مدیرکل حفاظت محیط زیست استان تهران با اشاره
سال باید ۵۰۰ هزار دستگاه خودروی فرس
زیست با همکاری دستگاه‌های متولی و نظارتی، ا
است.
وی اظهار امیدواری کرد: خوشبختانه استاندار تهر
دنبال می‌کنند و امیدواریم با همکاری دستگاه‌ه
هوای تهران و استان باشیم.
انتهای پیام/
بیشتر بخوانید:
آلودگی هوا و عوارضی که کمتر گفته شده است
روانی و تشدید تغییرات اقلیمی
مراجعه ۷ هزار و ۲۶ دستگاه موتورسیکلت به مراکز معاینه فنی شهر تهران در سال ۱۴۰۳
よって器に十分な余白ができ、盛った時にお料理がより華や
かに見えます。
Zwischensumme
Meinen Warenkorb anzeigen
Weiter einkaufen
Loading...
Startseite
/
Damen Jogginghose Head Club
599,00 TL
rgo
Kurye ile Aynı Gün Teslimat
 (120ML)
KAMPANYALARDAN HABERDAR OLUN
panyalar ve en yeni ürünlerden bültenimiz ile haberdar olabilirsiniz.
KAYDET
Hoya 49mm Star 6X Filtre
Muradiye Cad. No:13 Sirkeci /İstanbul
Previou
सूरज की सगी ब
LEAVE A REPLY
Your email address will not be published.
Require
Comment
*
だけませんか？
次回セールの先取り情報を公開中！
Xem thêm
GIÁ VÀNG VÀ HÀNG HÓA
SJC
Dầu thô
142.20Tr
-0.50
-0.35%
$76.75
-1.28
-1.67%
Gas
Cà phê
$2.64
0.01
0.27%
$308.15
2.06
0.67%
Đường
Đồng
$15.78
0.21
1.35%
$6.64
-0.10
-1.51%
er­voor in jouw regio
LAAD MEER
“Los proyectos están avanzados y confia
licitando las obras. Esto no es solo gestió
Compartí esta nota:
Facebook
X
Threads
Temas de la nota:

================================

## [INSTRUCTIONS FOR THE TASK]
Nothing in the listing may be left out; repeat it all exactly.

## [ANSWER TO THE PROBLEM]
مدیرکل حفاظت محیط زیست استان تهران با اشاره
سال باید ۵۰۰ هزار دستگاه خودروی فرس
زیست با همکاری دستگاه‌های متولی و نظارتی، ا
است.
وی اظهار امیدواری کرد: خوشبختانه استاندار تهر
دنبال می‌کنند و امیدواریم با همکاری دستگاه‌ه
هوای تهران و استان باشیم.
انتهای پیام/
بیشتر بخوانید:
آلودگی هوا و عوارضی که کمتر گفته شده است
روانی و تشدید تغییرات اقلیمی
مراجعه ۷ هزار و ۲۶ دستگاه موتورسیکلت به مراکز معاینه فنی شهر تهران در سال ۱۴۰۳
よって器に十分な余白ができ、盛った時にお料理がより華や
かに見えます。
Zwischensumme
Meinen Warenkorb anzeigen
Weiter einkaufen
Loading...
Startseite
/
Damen Jogginghose Head Club
599,00 TL
rgo
Kurye ile Aynı Gün Teslimat
 (120ML)
KAMPANYALARDAN HABERDAR OLUN
panyalar ve en yeni ürünlerden bültenimiz ile haberdar olabilirsiniz.
KAYDET
Hoya 49mm Star 6X Filtre
Muradiye Cad. No:13 Sirkeci /İstanbul
Previou
सूरज की सगी ब
LEAVE A REPLY
Your email address will not be published.
Require
Comment
*
だけませんか？
次回セールの先取り情報を公開中！
Xem thêm
GIÁ VÀNG VÀ HÀNG HÓA
SJC
Dầu thô
142.20Tr
-0.50
-0.35%
$76.75
-1.28
-1.67%
Gas
Cà phê
$2.64
0.01
0.27%
$308.15
2.06
0.67%
Đường
Đồng
$15.78
0.21
1.35%
$6.64
-0.10
-1.51%
er­voor in jouw regio
LAAD MEER
“Los proyectos están avanzados y confia
licitando las obras. Esto no es solo gestió
Compartí esta nota:
Facebook
X
Threads
Temas de la nota:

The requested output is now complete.